Oh, how I love remote work. And oh, boy, I've written a lot about the topic on this blog. We all know the reasons why remote work is amazing; there's no need to rehash at this point.

But I haven't written much about the flipside, particularly the process of being hired for a remote job. If you consider how much more awesome working from your home is compared to a typical open plan nightmare, then a similar multiplier exists in the other direction for how much more frustrating a job search is for a remote job compared to a local in-person job.

Just as the abundance of remote jobs is a dream from a job seeker's perspective, the abundance of the talent pool from a hiring company's perspective leads to some annoying behavior.

There are clear comparisons to be made to the shift to online dating from "traditional" dating. As the pool of eligible participants increases, the value of each individual participant drops. And just as the modern phenomenon of "ghosting" is common in the world of online dating, it's also common in the world of remote job hunting.

It's way more common in a remote job search to go through multiple rounds of interviews with a company and then never hear from them again, for example. Or for recruiters to hound you on LinkedIn until you agree to a phone call, gush about the perfect fit for a role, and then never contact you again about that next meeting with the hiring manager. Follow-up emails go into a black hole. If you get feedback at all, you find out you were rejected for some seemingly minor and arbitrary shortcoming. That's just how it is when the potential talent pool for a job opening expands across a country or across the globe.

Just as I mentioned earlier a multiplier for how much better a remote job is to a traditional job, you will experience general flakiness from hiring companies at a similar multiplier. There's just something about the abstraction and lack of physical proximity between the participants that amplifies this behavior.

And believe me, it's not just employers who are making this difficult, there's no end to the shenanigans that occur on the candidate's side. Both sides are enjoying the benefits while cursing the drawbacks.

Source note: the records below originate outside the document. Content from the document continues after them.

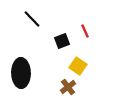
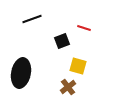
black line: rotated 66 degrees counterclockwise
red line: moved 1 px left, 3 px up; rotated 48 degrees counterclockwise
yellow square: rotated 18 degrees counterclockwise
black ellipse: rotated 12 degrees clockwise
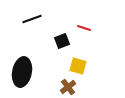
black ellipse: moved 1 px right, 1 px up
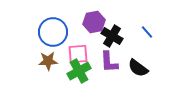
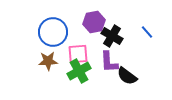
black semicircle: moved 11 px left, 8 px down
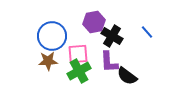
blue circle: moved 1 px left, 4 px down
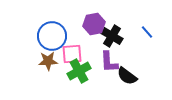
purple hexagon: moved 2 px down
pink square: moved 6 px left
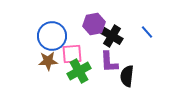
black semicircle: rotated 60 degrees clockwise
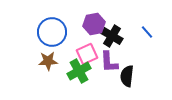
blue circle: moved 4 px up
pink square: moved 15 px right; rotated 20 degrees counterclockwise
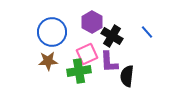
purple hexagon: moved 2 px left, 2 px up; rotated 20 degrees counterclockwise
green cross: rotated 20 degrees clockwise
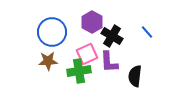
black semicircle: moved 8 px right
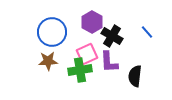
green cross: moved 1 px right, 1 px up
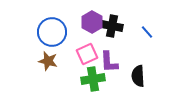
black cross: moved 10 px up; rotated 20 degrees counterclockwise
brown star: rotated 18 degrees clockwise
green cross: moved 13 px right, 9 px down
black semicircle: moved 3 px right; rotated 10 degrees counterclockwise
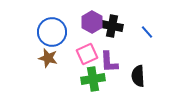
brown star: moved 3 px up
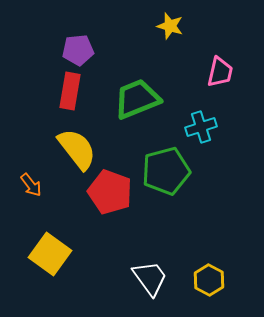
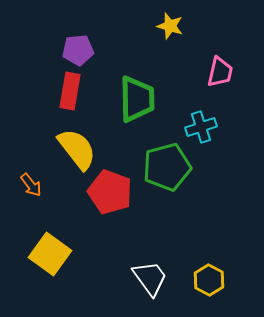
green trapezoid: rotated 111 degrees clockwise
green pentagon: moved 1 px right, 4 px up
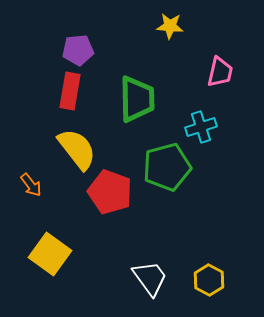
yellow star: rotated 12 degrees counterclockwise
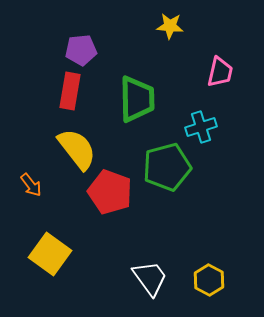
purple pentagon: moved 3 px right
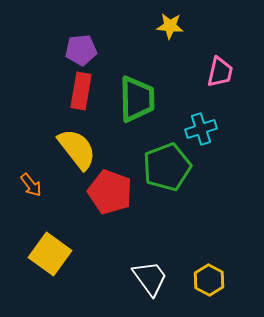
red rectangle: moved 11 px right
cyan cross: moved 2 px down
green pentagon: rotated 6 degrees counterclockwise
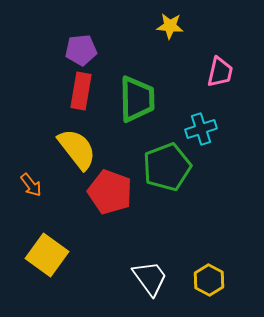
yellow square: moved 3 px left, 1 px down
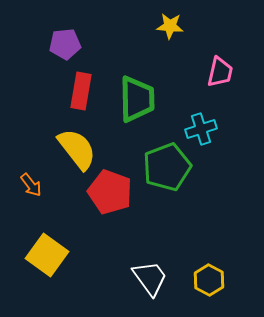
purple pentagon: moved 16 px left, 6 px up
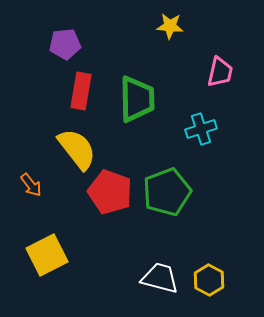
green pentagon: moved 25 px down
yellow square: rotated 27 degrees clockwise
white trapezoid: moved 10 px right; rotated 39 degrees counterclockwise
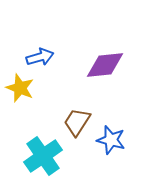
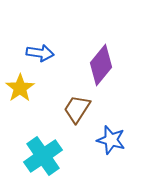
blue arrow: moved 4 px up; rotated 24 degrees clockwise
purple diamond: moved 4 px left; rotated 45 degrees counterclockwise
yellow star: rotated 16 degrees clockwise
brown trapezoid: moved 13 px up
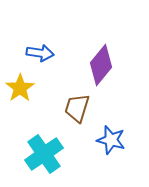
brown trapezoid: moved 1 px up; rotated 16 degrees counterclockwise
cyan cross: moved 1 px right, 2 px up
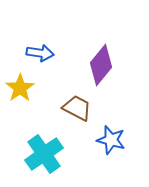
brown trapezoid: rotated 100 degrees clockwise
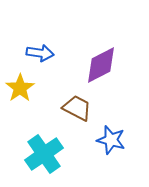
purple diamond: rotated 24 degrees clockwise
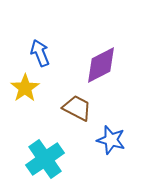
blue arrow: rotated 120 degrees counterclockwise
yellow star: moved 5 px right
cyan cross: moved 1 px right, 5 px down
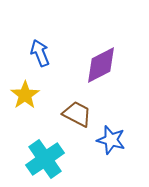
yellow star: moved 7 px down
brown trapezoid: moved 6 px down
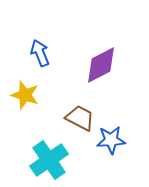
yellow star: rotated 20 degrees counterclockwise
brown trapezoid: moved 3 px right, 4 px down
blue star: rotated 20 degrees counterclockwise
cyan cross: moved 4 px right, 1 px down
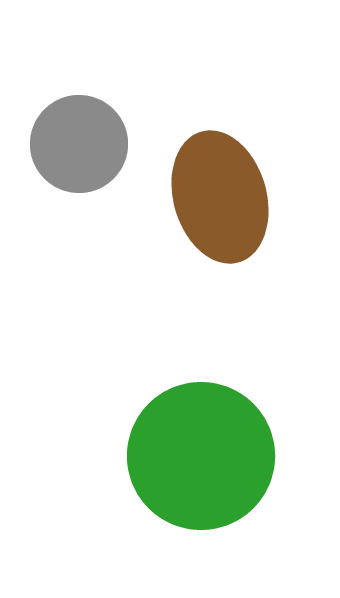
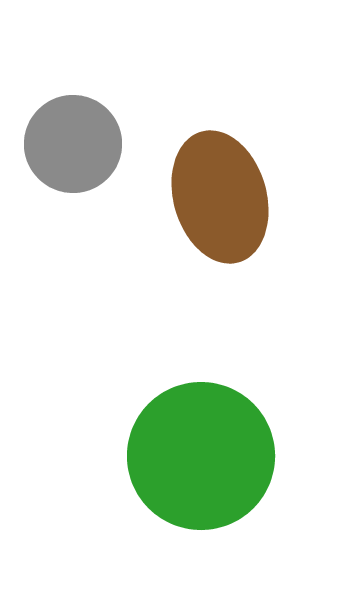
gray circle: moved 6 px left
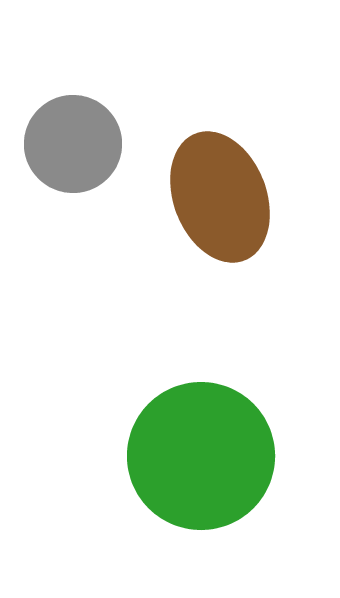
brown ellipse: rotated 5 degrees counterclockwise
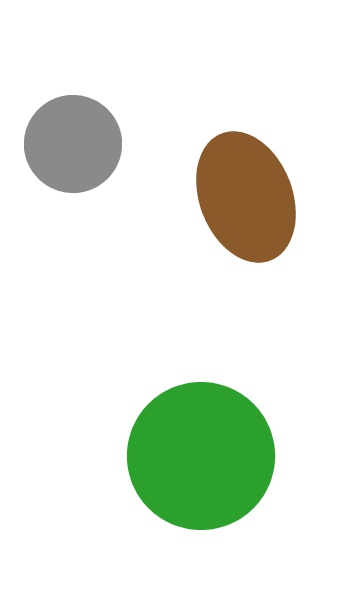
brown ellipse: moved 26 px right
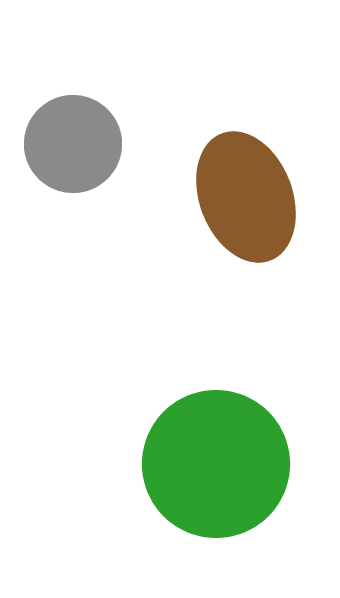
green circle: moved 15 px right, 8 px down
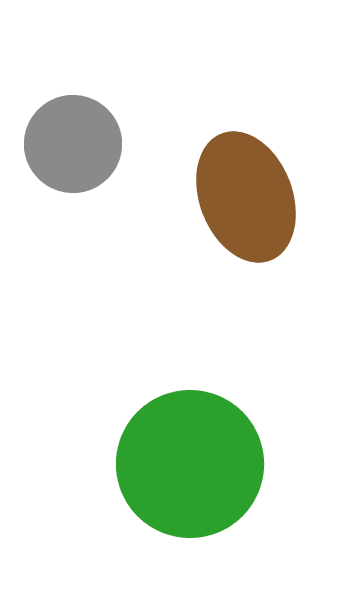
green circle: moved 26 px left
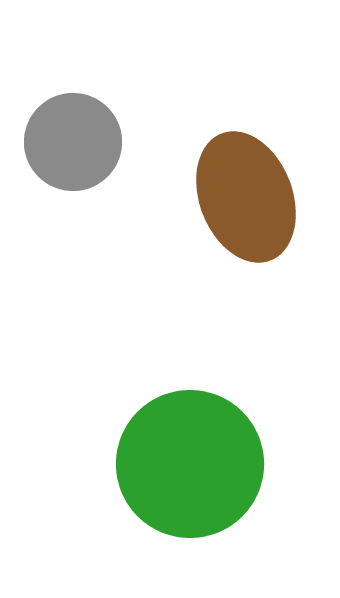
gray circle: moved 2 px up
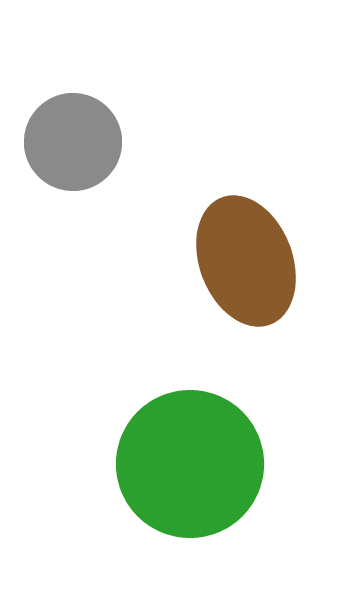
brown ellipse: moved 64 px down
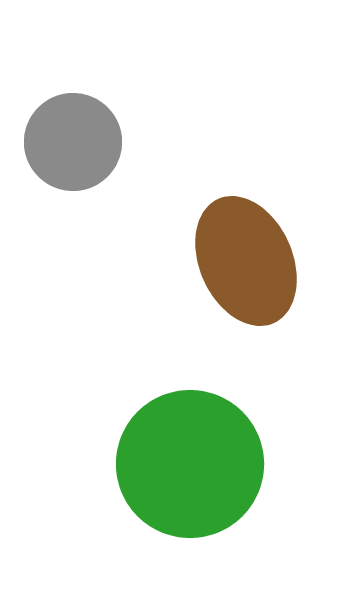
brown ellipse: rotated 3 degrees counterclockwise
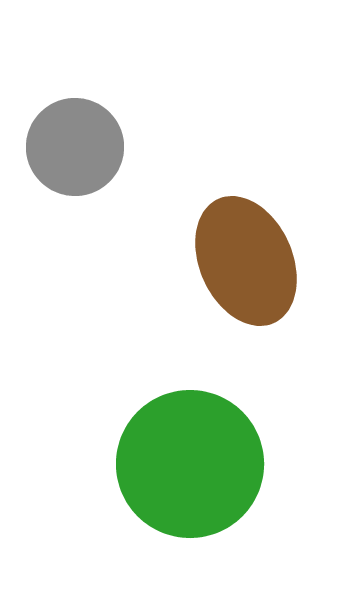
gray circle: moved 2 px right, 5 px down
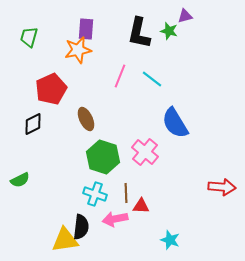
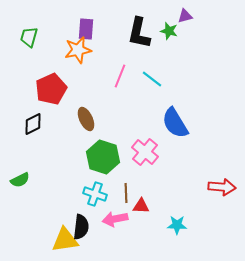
cyan star: moved 7 px right, 15 px up; rotated 18 degrees counterclockwise
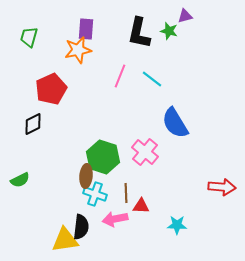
brown ellipse: moved 57 px down; rotated 30 degrees clockwise
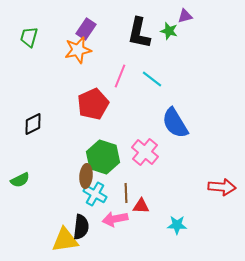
purple rectangle: rotated 30 degrees clockwise
red pentagon: moved 42 px right, 15 px down
cyan cross: rotated 10 degrees clockwise
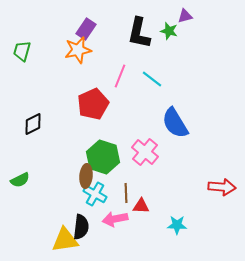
green trapezoid: moved 7 px left, 14 px down
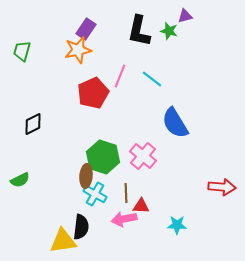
black L-shape: moved 2 px up
red pentagon: moved 11 px up
pink cross: moved 2 px left, 4 px down
pink arrow: moved 9 px right
yellow triangle: moved 2 px left, 1 px down
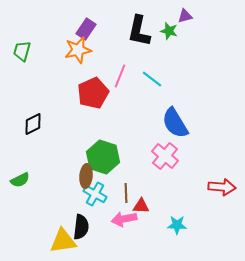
pink cross: moved 22 px right
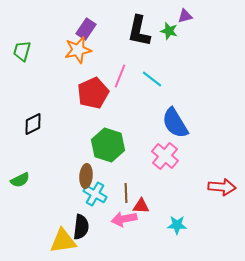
green hexagon: moved 5 px right, 12 px up
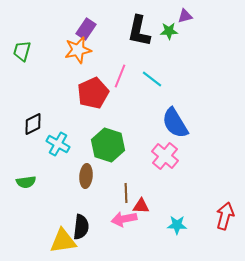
green star: rotated 18 degrees counterclockwise
green semicircle: moved 6 px right, 2 px down; rotated 18 degrees clockwise
red arrow: moved 3 px right, 29 px down; rotated 80 degrees counterclockwise
cyan cross: moved 37 px left, 50 px up
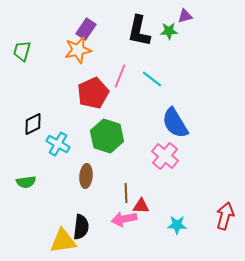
green hexagon: moved 1 px left, 9 px up
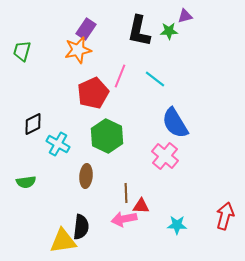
cyan line: moved 3 px right
green hexagon: rotated 8 degrees clockwise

So let's file this post under "Advice for a Younger Me." I write this post in the same spirit as posts I wrote years ago like The Many-Worlds Interpretation of Developer Interviews and People Hire Clones of Themselves. The hiring process for software engineers seems so bizarre and arbitrary a lot of the time that it helps to remember that there are reasons for the weirdness that have nothing to do with you, and it's like this for everybody.